**Records supplied**
==========

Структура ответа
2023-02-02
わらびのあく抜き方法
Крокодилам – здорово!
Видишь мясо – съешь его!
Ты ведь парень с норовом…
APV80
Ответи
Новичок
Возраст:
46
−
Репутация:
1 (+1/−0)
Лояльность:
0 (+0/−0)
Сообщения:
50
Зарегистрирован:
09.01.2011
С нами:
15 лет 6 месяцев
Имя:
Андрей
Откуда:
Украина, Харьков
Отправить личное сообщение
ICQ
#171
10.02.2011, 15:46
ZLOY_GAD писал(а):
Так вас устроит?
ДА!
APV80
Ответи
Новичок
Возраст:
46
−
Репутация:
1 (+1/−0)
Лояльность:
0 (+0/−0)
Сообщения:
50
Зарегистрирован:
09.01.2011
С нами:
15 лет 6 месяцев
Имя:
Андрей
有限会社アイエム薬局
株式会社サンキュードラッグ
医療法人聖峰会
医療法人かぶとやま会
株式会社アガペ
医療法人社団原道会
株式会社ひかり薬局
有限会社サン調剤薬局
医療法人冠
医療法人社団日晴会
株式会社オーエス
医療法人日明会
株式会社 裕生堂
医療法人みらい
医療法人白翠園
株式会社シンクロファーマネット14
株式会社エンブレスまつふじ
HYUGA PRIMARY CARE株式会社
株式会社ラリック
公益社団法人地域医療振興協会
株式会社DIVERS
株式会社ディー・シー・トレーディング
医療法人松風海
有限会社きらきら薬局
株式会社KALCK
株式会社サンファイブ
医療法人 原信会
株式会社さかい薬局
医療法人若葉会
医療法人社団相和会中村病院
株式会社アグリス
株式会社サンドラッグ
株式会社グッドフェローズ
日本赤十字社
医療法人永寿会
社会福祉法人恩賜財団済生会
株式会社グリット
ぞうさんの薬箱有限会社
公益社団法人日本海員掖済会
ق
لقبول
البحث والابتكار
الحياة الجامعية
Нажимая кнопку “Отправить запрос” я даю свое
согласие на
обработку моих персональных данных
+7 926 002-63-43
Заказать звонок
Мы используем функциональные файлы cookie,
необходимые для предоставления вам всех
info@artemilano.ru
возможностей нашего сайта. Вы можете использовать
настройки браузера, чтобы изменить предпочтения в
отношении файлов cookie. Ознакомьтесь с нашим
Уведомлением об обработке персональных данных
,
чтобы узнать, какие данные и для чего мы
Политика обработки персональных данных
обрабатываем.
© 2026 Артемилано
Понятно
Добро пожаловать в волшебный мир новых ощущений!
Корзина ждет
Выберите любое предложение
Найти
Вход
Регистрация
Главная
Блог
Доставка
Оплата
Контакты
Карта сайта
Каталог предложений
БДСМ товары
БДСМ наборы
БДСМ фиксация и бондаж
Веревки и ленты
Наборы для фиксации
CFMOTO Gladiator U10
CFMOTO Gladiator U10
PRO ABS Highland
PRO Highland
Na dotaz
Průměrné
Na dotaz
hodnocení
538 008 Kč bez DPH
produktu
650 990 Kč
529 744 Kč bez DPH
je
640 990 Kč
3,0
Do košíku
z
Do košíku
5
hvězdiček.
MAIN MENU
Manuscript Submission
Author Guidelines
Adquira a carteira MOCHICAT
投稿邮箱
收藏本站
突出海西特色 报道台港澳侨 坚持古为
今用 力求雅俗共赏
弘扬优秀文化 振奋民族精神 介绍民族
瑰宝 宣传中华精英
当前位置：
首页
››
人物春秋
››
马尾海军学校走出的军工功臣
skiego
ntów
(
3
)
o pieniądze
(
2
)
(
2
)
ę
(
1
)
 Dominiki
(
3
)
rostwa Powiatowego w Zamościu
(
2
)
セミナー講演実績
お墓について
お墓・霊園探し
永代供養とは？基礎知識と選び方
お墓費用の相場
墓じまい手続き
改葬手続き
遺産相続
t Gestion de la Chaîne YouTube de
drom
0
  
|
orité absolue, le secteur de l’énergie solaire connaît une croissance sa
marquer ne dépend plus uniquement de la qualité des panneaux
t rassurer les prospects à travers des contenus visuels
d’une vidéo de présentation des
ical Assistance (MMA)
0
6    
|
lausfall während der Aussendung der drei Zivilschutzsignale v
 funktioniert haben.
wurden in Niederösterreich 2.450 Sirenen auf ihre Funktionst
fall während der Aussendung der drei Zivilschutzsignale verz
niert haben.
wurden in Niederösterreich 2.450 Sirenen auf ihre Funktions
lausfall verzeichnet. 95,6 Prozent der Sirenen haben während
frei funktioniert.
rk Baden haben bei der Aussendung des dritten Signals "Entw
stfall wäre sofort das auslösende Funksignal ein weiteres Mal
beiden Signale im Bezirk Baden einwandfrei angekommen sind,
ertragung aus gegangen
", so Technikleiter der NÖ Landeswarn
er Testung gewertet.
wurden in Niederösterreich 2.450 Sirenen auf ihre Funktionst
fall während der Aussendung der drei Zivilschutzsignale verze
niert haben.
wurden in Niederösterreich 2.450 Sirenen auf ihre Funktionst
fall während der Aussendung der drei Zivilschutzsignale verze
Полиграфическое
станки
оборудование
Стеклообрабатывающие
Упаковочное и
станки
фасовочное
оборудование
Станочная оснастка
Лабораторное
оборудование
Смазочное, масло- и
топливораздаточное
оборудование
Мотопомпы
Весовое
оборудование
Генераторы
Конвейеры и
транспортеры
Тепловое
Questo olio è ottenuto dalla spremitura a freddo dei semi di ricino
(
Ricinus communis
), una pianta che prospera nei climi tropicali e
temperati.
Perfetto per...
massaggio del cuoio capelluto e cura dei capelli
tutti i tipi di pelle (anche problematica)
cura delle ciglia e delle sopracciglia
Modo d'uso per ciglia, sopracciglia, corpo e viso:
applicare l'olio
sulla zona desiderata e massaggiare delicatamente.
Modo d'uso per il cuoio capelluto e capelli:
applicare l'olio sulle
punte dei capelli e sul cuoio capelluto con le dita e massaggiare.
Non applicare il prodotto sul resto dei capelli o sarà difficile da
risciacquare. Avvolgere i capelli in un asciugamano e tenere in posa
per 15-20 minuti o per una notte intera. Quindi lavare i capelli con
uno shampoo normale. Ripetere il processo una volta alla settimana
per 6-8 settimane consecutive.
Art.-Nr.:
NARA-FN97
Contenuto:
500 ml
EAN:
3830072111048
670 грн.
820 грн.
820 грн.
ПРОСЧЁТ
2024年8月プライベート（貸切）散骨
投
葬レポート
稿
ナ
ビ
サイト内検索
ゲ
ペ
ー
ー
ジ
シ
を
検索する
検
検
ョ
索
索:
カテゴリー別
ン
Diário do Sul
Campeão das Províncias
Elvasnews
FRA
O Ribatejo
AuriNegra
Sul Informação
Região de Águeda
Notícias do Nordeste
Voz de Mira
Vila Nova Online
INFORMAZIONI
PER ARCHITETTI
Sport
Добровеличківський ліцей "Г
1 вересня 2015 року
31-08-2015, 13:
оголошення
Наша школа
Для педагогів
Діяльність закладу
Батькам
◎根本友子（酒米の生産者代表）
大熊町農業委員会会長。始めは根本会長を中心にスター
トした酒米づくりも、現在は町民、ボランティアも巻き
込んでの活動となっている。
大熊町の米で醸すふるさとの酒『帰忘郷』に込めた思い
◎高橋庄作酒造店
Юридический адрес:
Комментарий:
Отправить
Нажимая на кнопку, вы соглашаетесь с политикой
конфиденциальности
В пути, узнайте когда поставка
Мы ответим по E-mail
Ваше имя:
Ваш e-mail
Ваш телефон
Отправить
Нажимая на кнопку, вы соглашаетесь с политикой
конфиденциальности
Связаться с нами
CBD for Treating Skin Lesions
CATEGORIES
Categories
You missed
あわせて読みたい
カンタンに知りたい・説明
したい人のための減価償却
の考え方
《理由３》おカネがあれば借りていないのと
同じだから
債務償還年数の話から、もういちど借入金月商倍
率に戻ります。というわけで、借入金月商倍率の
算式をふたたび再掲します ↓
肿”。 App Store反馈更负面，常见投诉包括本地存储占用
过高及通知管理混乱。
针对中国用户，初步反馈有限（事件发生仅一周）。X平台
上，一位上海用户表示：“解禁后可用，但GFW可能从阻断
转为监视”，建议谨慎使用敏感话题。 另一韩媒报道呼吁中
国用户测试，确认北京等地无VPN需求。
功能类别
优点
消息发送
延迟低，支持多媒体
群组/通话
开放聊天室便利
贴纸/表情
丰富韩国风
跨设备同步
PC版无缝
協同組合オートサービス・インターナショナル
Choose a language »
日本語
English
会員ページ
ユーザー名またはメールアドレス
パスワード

==========

**Problem**
Looking at the entries above, report how many of their lines include "персональных", and add nothing else.

**Written answer**
3